Pérez-Rueda Ernesto, Janga Sarath Chandra, Martínez-Antonio Agustino
Departamento de Ingeniería Celular y Biocatálisis, IBT-UNAM. AP. 565-A, Cuernava-ca, Morelos, 62210, México.
Mol Biosyst. 2009 Dec;5(12):1494-501. doi: 10.1039/b907384a. Epub 2009 Jul 17.
The metabolic, defensive, communicative and pathogenic capabilities of eubacteria depend on their repertoire of genes and ability to regulate the expression of them. Sigma and transcription factors have fundamental roles in controlling these processes. Here, we show that sigma, transcription factors (TFs) and the number of protein coding genes occur in different magnitudes across 291 non-redundant eubacterial genomes.

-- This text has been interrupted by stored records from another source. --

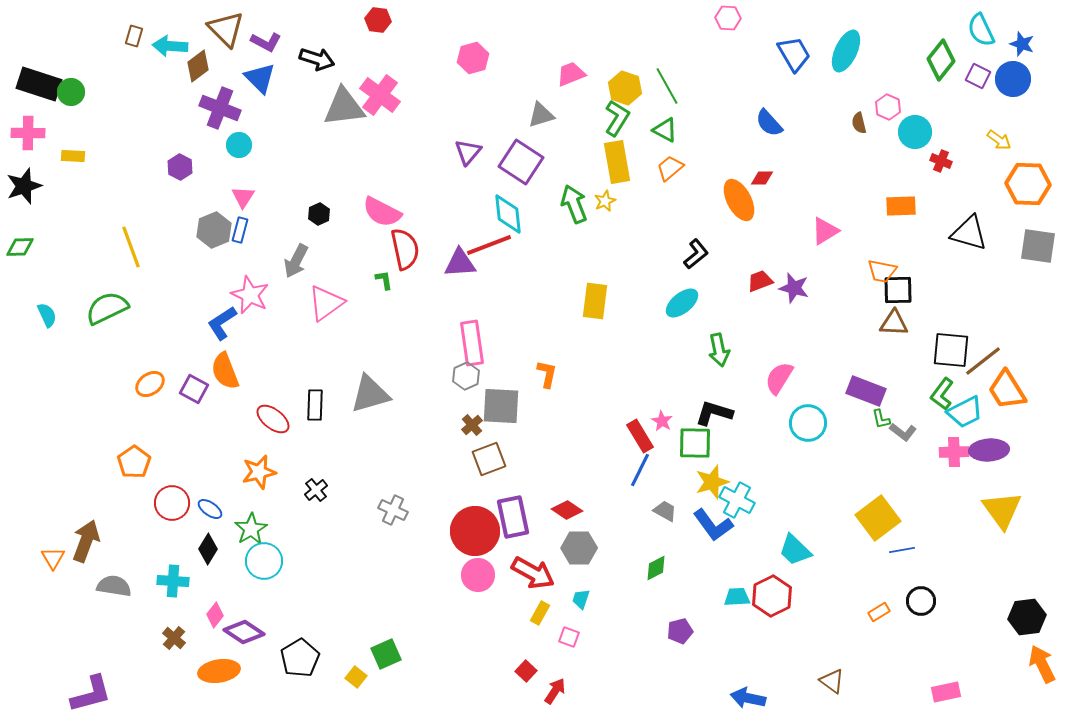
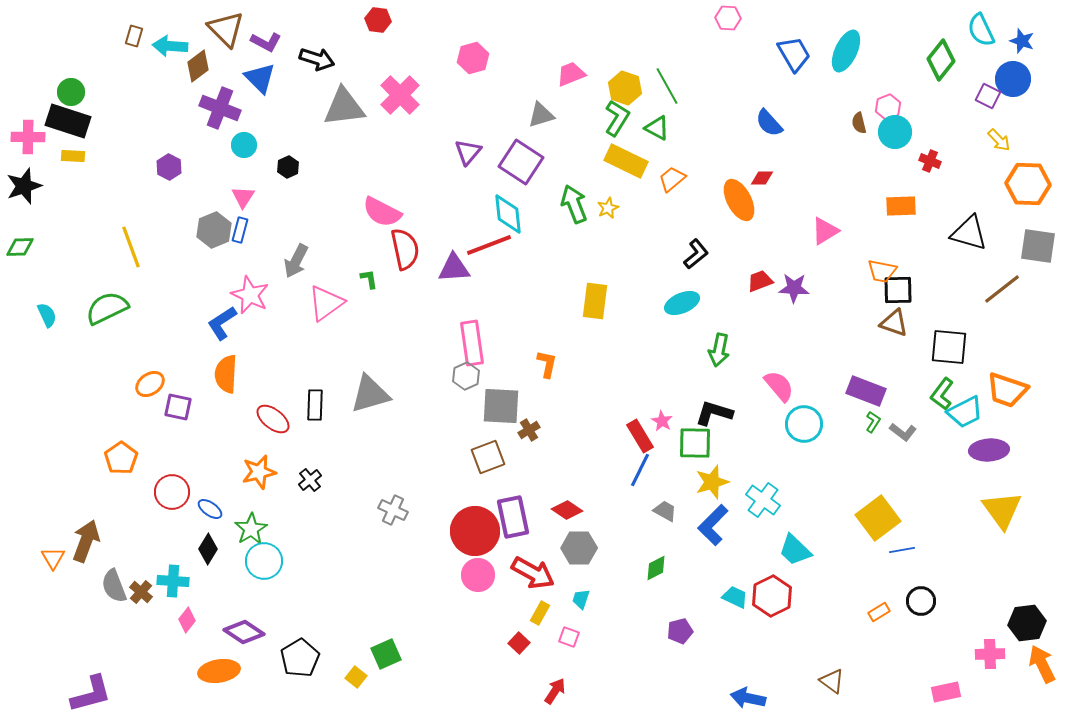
blue star at (1022, 44): moved 3 px up
purple square at (978, 76): moved 10 px right, 20 px down
black rectangle at (39, 84): moved 29 px right, 37 px down
pink cross at (380, 95): moved 20 px right; rotated 9 degrees clockwise
pink hexagon at (888, 107): rotated 15 degrees clockwise
green triangle at (665, 130): moved 8 px left, 2 px up
cyan circle at (915, 132): moved 20 px left
pink cross at (28, 133): moved 4 px down
yellow arrow at (999, 140): rotated 10 degrees clockwise
cyan circle at (239, 145): moved 5 px right
red cross at (941, 161): moved 11 px left
yellow rectangle at (617, 162): moved 9 px right, 1 px up; rotated 54 degrees counterclockwise
purple hexagon at (180, 167): moved 11 px left
orange trapezoid at (670, 168): moved 2 px right, 11 px down
yellow star at (605, 201): moved 3 px right, 7 px down
black hexagon at (319, 214): moved 31 px left, 47 px up
purple triangle at (460, 263): moved 6 px left, 5 px down
green L-shape at (384, 280): moved 15 px left, 1 px up
purple star at (794, 288): rotated 12 degrees counterclockwise
cyan ellipse at (682, 303): rotated 16 degrees clockwise
brown triangle at (894, 323): rotated 16 degrees clockwise
green arrow at (719, 350): rotated 24 degrees clockwise
black square at (951, 350): moved 2 px left, 3 px up
brown line at (983, 361): moved 19 px right, 72 px up
orange semicircle at (225, 371): moved 1 px right, 3 px down; rotated 24 degrees clockwise
orange L-shape at (547, 374): moved 10 px up
pink semicircle at (779, 378): moved 8 px down; rotated 108 degrees clockwise
purple square at (194, 389): moved 16 px left, 18 px down; rotated 16 degrees counterclockwise
orange trapezoid at (1007, 390): rotated 39 degrees counterclockwise
green L-shape at (881, 419): moved 8 px left, 3 px down; rotated 135 degrees counterclockwise
cyan circle at (808, 423): moved 4 px left, 1 px down
brown cross at (472, 425): moved 57 px right, 5 px down; rotated 10 degrees clockwise
pink cross at (954, 452): moved 36 px right, 202 px down
brown square at (489, 459): moved 1 px left, 2 px up
orange pentagon at (134, 462): moved 13 px left, 4 px up
black cross at (316, 490): moved 6 px left, 10 px up
cyan cross at (737, 500): moved 26 px right; rotated 8 degrees clockwise
red circle at (172, 503): moved 11 px up
blue L-shape at (713, 525): rotated 81 degrees clockwise
gray semicircle at (114, 586): rotated 120 degrees counterclockwise
cyan trapezoid at (737, 597): moved 2 px left; rotated 28 degrees clockwise
pink diamond at (215, 615): moved 28 px left, 5 px down
black hexagon at (1027, 617): moved 6 px down
brown cross at (174, 638): moved 33 px left, 46 px up
red square at (526, 671): moved 7 px left, 28 px up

We suggest that these differences can be explained based on the fact that the universe of TFs, in contrast to sigma factors, exhibits a greater flexibility for transcriptional regulation, due to their ability to sense diverse stimuli through a variety of ligand-binding domains by discriminating over longer regions on DNA, through their diverse DNA-binding domains, and by their combinatorial role with other sigmas and TFs. We also note that the diversity of extra-cytoplasmic sigma factors and TF families is constrained in larger genomes. Our results indicate that most widely distributed families across eubacteria are small in size, while large families are relatively limited in their distribution across genomes. Clustering of the distribution of transcription and sigma families across genomes suggests that functional constraints could force their co-evolution, as was observed in sigma54, IHF and EBP families. Our results also indicate that large families might be a consequence of lifestyle, as pathogens and free-living organisms were found to exhibit a major proportion of these expanded families. Our results suggest that understanding proteomes from an integrated perspective, as presented in this study, can be a general framework for uncovering the relationships between different classes of proteins.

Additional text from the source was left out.